There are other unforeseen consequences of how we behave. We are not facing up to one of the most serious societal challenges in history. In much of the world, population growth is coming to a halt (except for immigration, which is increasingly resisted by majority populations). In his 1999 book, Gray Dawn, Peter Peterson sounded the warning: how will the needs of a huge elderly population be met when fewer and fewer adults will be working, producing goods and services and paying taxes. As we consider the future of the earth, a resurgent birth rate is hardly the solution to the economic and social challenges this demographic shift presents. Yet, that is exactly how some governments are responding - by providing incentives for families to have more children.
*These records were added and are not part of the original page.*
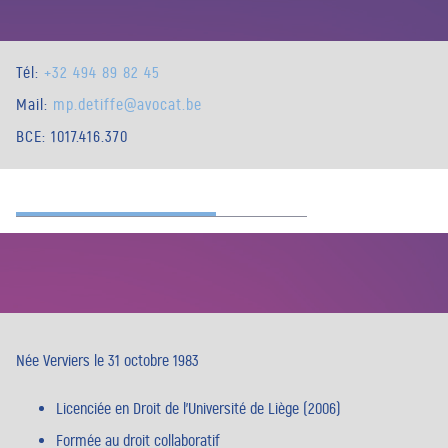
Tél:
+32 494 89 82 45
Mail:
mp.detiffe@avocat.be
BCE: 1017.416.370
Née Verviers le 31 octobre 1983
Licenciée en Droit de l’Université de Liège (2006)
Formée au droit collaboratif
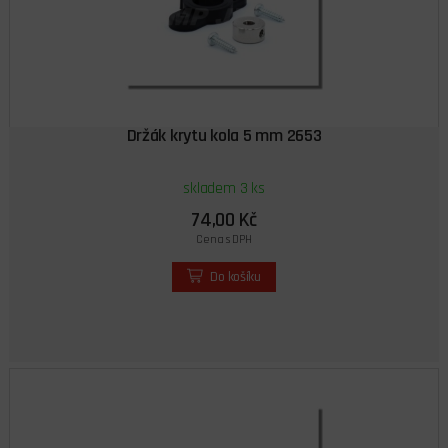
Držák krytu kola 5 mm 2653
skladem 3 ks
74,00 Kč
Cena s DPH
Do košíku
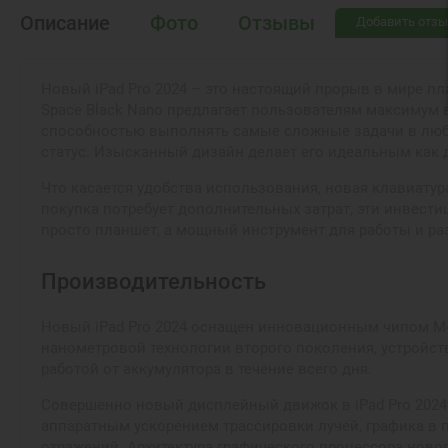
Описание
Фото
Отзывы
Добавить отзы
Новый iPad Pro 2024 – это настоящий прорыв в мире пл
Space Black Nano предлагает пользователям максимум 
способностью выполнять самые сложные задачи в любое
статус. Изысканный дизайн делает его идеальным как 
Что касается удобства использования, новая клавиатур
покупка потребует дополнительных затрат, эти инвести
просто планшет, а мощный инструмент для работы и 
Производительность
Новый iPad Pro 2024 оснащен инновационным чипом M4,
нанометровой технологии второго поколения, устройс
работой от аккумулятора в течение всего дня.
Совершенно новый дисплейный движок в iPad Pro 2024
аппаратным ускорением трассировки лучей, графика в 
отражений. Архитектура графического процессора ново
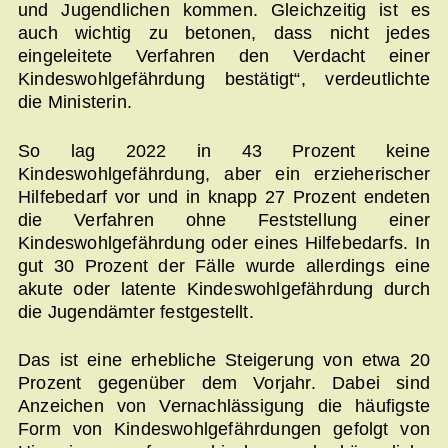
und Jugendlichen kommen. Gleichzeitig ist es
auch wichtig zu betonen, dass nicht jedes
eingeleitete Verfahren den Verdacht einer
Kindeswohlgefährdung bestätigt“, verdeutlichte
die Ministerin.
So lag 2022 in 43 Prozent keine
Kindeswohlgefährdung, aber ein erzieherischer
Hilfebedarf vor und in knapp 27 Prozent endeten
die Verfahren ohne Feststellung einer
Kindeswohlgefährdung oder eines Hilfebedarfs. In
gut 30 Prozent der Fälle wurde allerdings eine
akute oder latente Kindeswohlgefährdung durch
die Jugendämter festgestellt.
Das ist eine erhebliche Steigerung von etwa 20
Prozent gegenüber dem Vorjahr. Dabei sind
Anzeichen von Vernachlässigung die häufigste
Form von Kindeswohlgefährdungen gefolgt von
In my view, the pressing need to stabilize and reduce human population is not a validation of Malthusian forecasts. The source of our problem is not the size of the human population itself. Rather, the mass the people are prevented from securing a decent human existence by the manner in which human societies are organized. The socio-political arrangements and institutions in every society reward and perpetuate behavior that is counter to our long-term survival as a species. The differences are differences of degree rather than differences of kind. As the philosopher Henry George long ago wrote, civilization is a very thin veneer that keeps in check our tendency to exhibit aggressive and violent behavior. That veneer is in much of the world today wafer thin.
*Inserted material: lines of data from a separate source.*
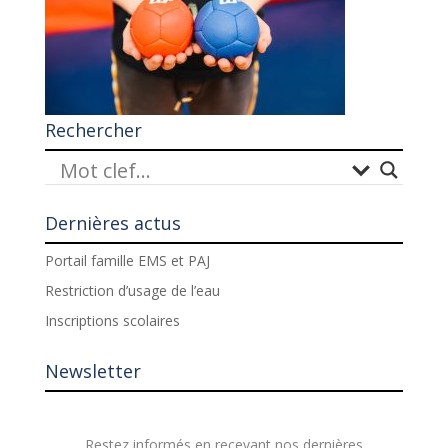
Rechercher
Dernières actus
Portail famille EMS et PAJ
Restriction d’usage de l’eau
Inscriptions scolaires
Newsletter
Restez informés en recevant nos dernières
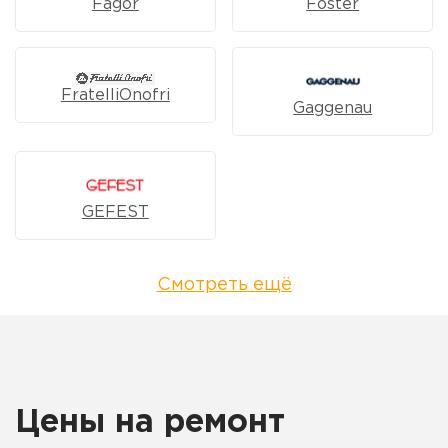
Fagor
Foster
FratelliOnofri
Gaggenau
GEFEST
Смотреть ещё
Цены на ремонт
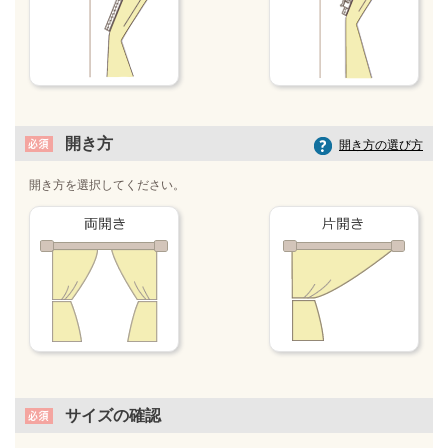
開き方
開き方の選び方
開き方を選択してください。
サイズの確認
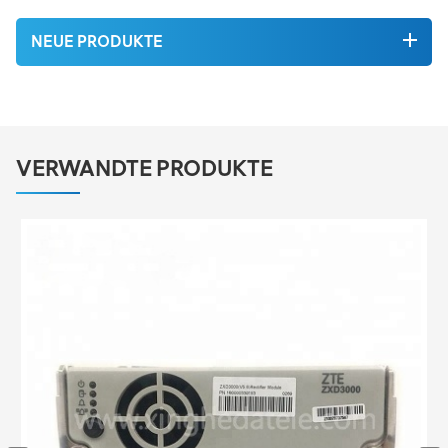
NEUE PRODUKTE
VERWANDTE PRODUKTE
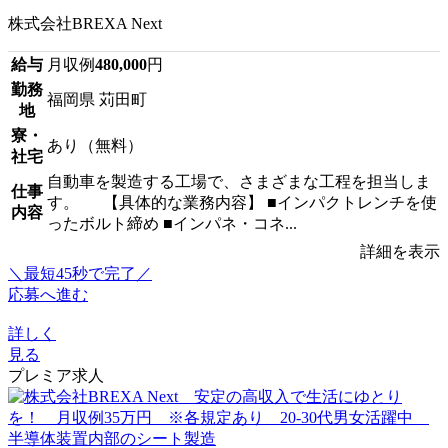
株式会社BREXA Next
給与
月収例
480,000
円
勤務
福岡県 苅田町
地
寮・
あり（無料）
社宅
自動車を製造する工場で、さまざまな工程を担当しま
仕事
す。 【具体的な業務内容】 ■インパクトレンチを使
内容
ったボルト締め ■インパネ・コネ...
詳細を表示
＼最短45秒で完了／
応募へ進む
詳しく
見る
プレミア求人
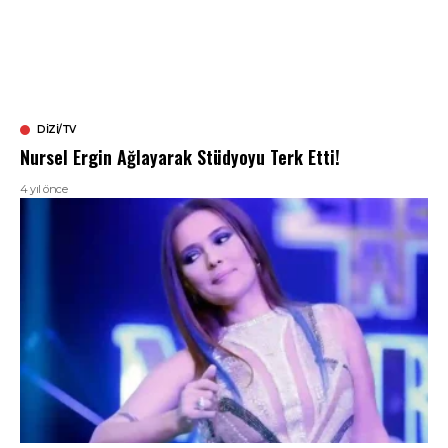
DIZI/TV
Nursel Ergin Ağlayarak Stüdyoyu Terk Etti!
4 yıl önce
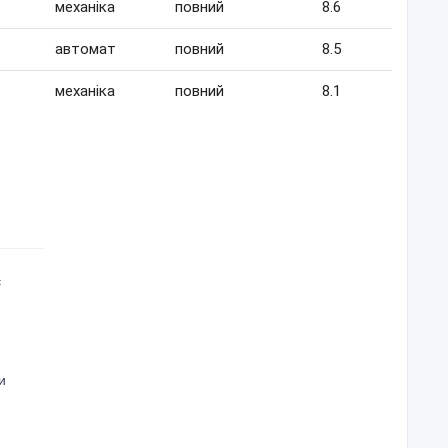
механіка
повний
8.6
автомат
повний
8.5
механіка
повний
8.1
є
и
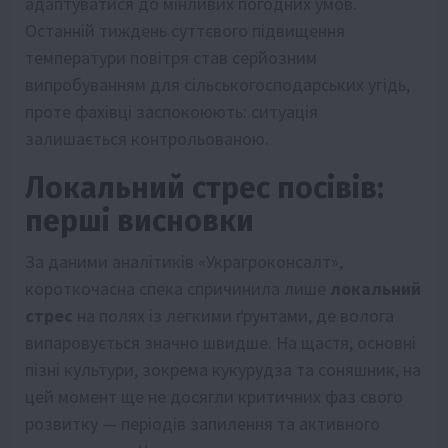
адаптуватися до мінливих погодних умов.
Останній тиждень суттєвого підвищення
температури повітря став серйозним
випробуванням для сільськогосподарських угідь,
проте фахівці заспокоюють: ситуація
залишається контрольованою.
Локальний стрес посівів:
перші висновки
За даними аналітиків «Украгроконсалт»,
короткочасна спека спричинила лише
локальний
стрес
на полях із легкими ґрунтами, де волога
випаровується значно швидше. На щастя, основні
пізні культури, зокрема кукурудза та соняшник, на
цей момент ще не досягли критичних фаз свого
розвитку — періодів запилення та активного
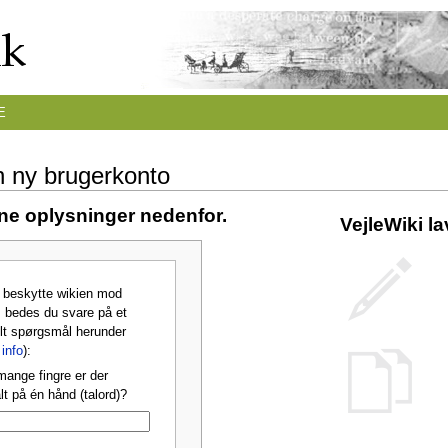
E
n ny brugerkonto
ine oplysninger nedenfor.
VejleWiki l
t beskytte wikien mod
 bedes du svare på et
lt spørgsmål herunder
info
):
mange fingre er der
t på én hånd (talord)?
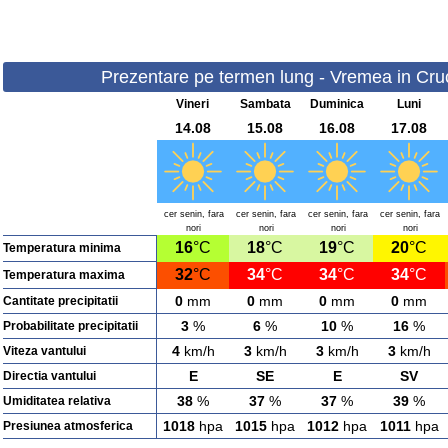
Prezentare pe termen lung - Vremea in Cruci
Vineri
Sambata
Duminica
Luni
14.08
15.08
16.08
17.08
cer senin, fara
cer senin, fara
cer senin, fara
cer senin, fara
nori
nori
nori
nori
16
°C
18
°C
19
°C
20
°C
Temperatura minima
32
°C
34
°C
34
°C
34
°C
Temperatura maxima
0
mm
0
mm
0
mm
0
mm
Cantitate precipitatii
3
%
6
%
10
%
16
%
Probabilitate precipitatii
4
km/h
3
km/h
3
km/h
3
km/h
Viteza vantului
E
SE
E
SV
Directia vantului
38
%
37
%
37
%
39
%
Umiditatea relativa
1018
hpa
1015
hpa
1012
hpa
1011
hpa
Presiunea atmosferica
An atmosphere of scarcity, whether natural or artificially contrived, tends to reduce our cooperative behavior and exacerbate conflict. Here we are in the twenty-first century, and a considerable part of humanity continues to live subjected to hierarchically-dominated social structures the origins of which are ancient and the source of the worst sort of indefensible inequities. One need look no farther than Scotland for a system of land monopoly that denies to the majority their basic right of equal access to the earth.

We instinctively react with horror to the devastation caused in the name of ethnic or quasi-religious nationalism. Yet, adherence to doctrines of cultural and moral relativism is widespread. Philosophical thought is buried beneath an endless barrage of fundamentalist doctrine, creating a world so filled with true believers that even Eric Hoffer would find difficult to fathom. What is needed to counter this destructive condition is a penetrating, consistent and global dialogue to achieve significant understanding and acceptance of first principles. Without consensus, without a deep understanding of what principles ought to form the basis for our socio-political arrangements, the best we can hope for are limited holding actions, equivalent to rising every day to put our fingers in the deteriorating figurative dike.

World Watch is one of the few organizations in a position to spearhead the type of global public dialogue called for. The fundamental question I would pose to initiate such a dialogue is whether "the earth is the birthright of all persons equally." IF there is broad acceptance of this perspective as a core principle, THEN we are required us to challenge - on principle -- assertions of sovereign control made by some over portions of the earth. What, then, does justice require to secure and protect this first principle of a universal system of socio-political arrangements?